I'm confused by some of the numbers I've seen for JRuby versus MRI in the benchmark results.
Your numbers show MRI 2.3 being the fastest in non-optimized mode with 23FPS. JRuby 1.7.24 is the fastest production-usable implementation at 19FPS. JRuby 9k (9.0.5.0) has lower perf than 1.7.24.
My own numbers confirm some parts of this and not others.
Invokedynamic not used
First, JRuby (stock) versus Ruby 2.3.0:
jruby 1.7.24 (1.9.3p551) 2016-01-20 bd68d85 on Java HotSpot(TM) 64-Bit Server VM 1.8.0_60-b27 +jit [darwin-x86_64]
fps: 13.333334275233959
checksum: 59662
ruby 2.3.0p0 (2015-12-25 revision 53290) [x86_64-darwin14]
fps: 16.10170636312445
checksum: 59662
So JRuby is a bit slower, matching your results. But this is without invokedynamic, normally turned off for JRuby due to longer startup/warmup time.

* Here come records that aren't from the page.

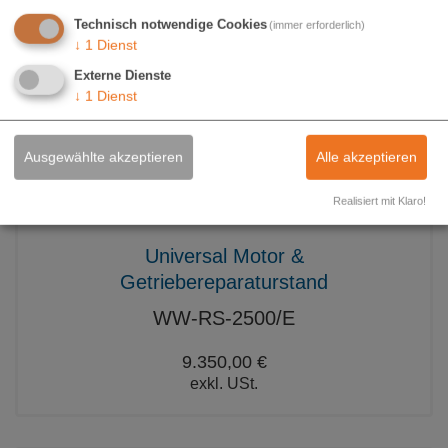
Technisch notwendige Cookies
(immer erforderlich)
↓
1
Dienst
Externe Dienste
↓
1
Dienst
Ausgewählte akzeptieren
Alle akzeptieren
Realisiert mit Klaro!
Universal Motor &
Getriebereparaturstand
WW-RS-2500/E
9.350,00 €
exkl. USt.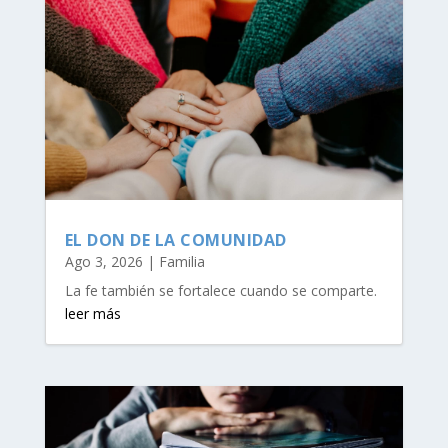
EL DON DE LA COMUNIDAD
Ago 3, 2026
|
Familia
La fe también se fortalece cuando se comparte.
leer más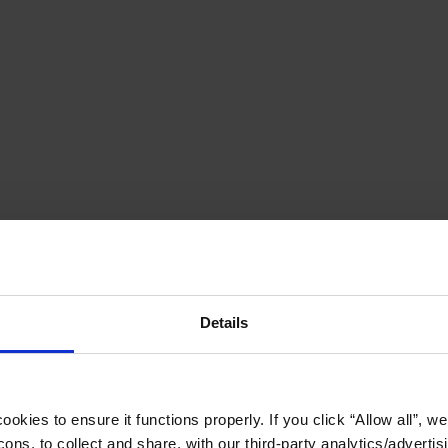
Details
okies to ensure it functions properly. If you click “Allow all”, we 
ons, to collect and share, with our third-party analytics/advertis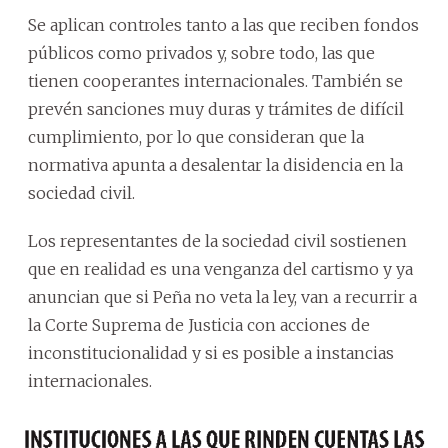
Se aplican controles tanto a las que reciben fondos
públicos como privados y, sobre todo, las que
tienen cooperantes internacionales. También se
prevén sanciones muy duras y trámites de difícil
cumplimiento, por lo que consideran que la
normativa apunta a desalentar la disidencia en la
sociedad civil.
Los representantes de la sociedad civil sostienen
que en realidad es una venganza del cartismo y ya
anuncian que si Peña no veta la ley, van a recurrir a
la Corte Suprema de Justicia con acciones de
inconstitucionalidad y si es posible a instancias
internacionales.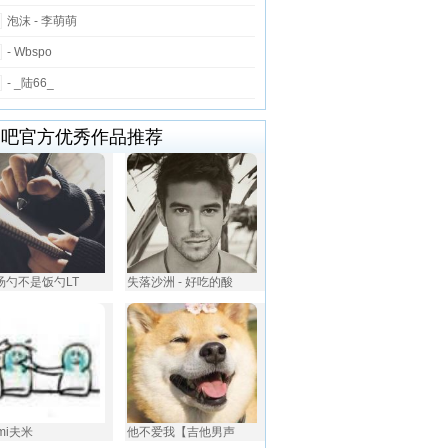
泡沫 - 李萌萌
- Wbspo
- _陆66_
唱吧官方优秀作品推荐
是汤勺不是饭勺LT
失落沙洲 - 好吃的酸
umi夫米
他不爱我【吉他男声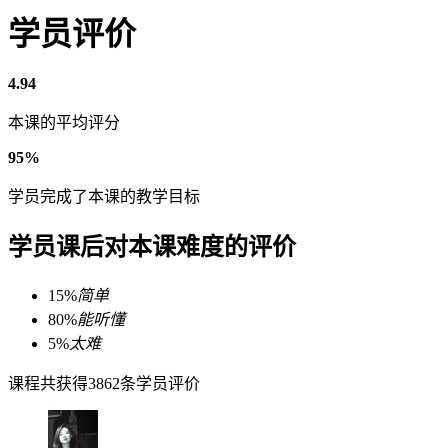
学员评价
4.94
本课的平均评分
95%
学员完成了本课的教学目标
学员课后对本课难度的评价
15%
简单
80%
能听懂
5%
太难
课程共获得3862条学员评价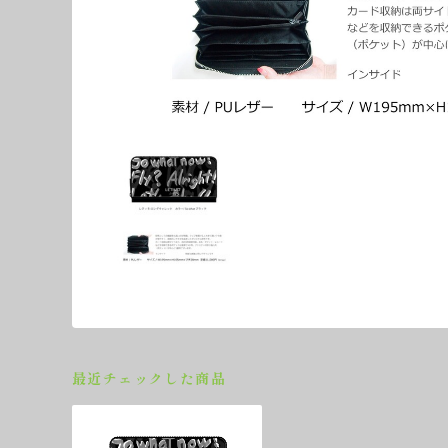
最近チェックした商品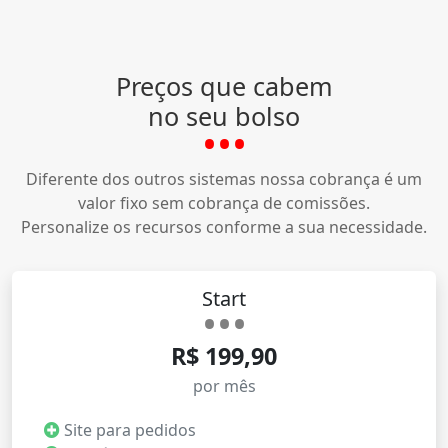
Preços que cabem
no seu bolso
Diferente dos outros sistemas nossa cobrança é um
valor fixo sem cobrança de comissões.
Personalize os recursos conforme a sua necessidade.
Start
R$ 199,90
por mês
Site para pedidos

jruby 1.7.24 (1.9.3p551) 2016-01-20 bd68d85 on Java HotSpot(TM) 64-Bit Server VM 1.8.0_60-b27 +indy +jit [darwin-x86_64]
fps: 16.100178451396733
checksum: 59662
This puts JRuby 1.7 at about the speed of MRI 2.3.0 on the normal version of this code.
JRuby 9k
Your results show a perf degradation from 1.7.24 to 9.0.5, which we have confirmed and made a number of fixes for in JRuby 9.1.
Note we have still not yet made homogeneous case/when O(1).
jruby 9.0.5.0 (2.2.3) 2016-01-26 7bee00d Java HotSpot(TM) 64-Bit Server VM 25.60-b23 on 1.8.0_60-b27 +indy +jit [darwin-x86_64]
fps: 12.010045906189871
checksum: 59662
jruby 9.1.0.0-SNAPSHOT (2.3.0) 2016-03-24 d851678 Java HotSpot(TM) 64-Bit Server VM 25.60-b23 on 1.8.0_60-b27 +indy +jit [darwin-x86_64]
fps: 30.92613156164269
checksum: 59662
This puts JRuby 9.1 nearly 2x faster than MRI 2.3.0 on the normal code.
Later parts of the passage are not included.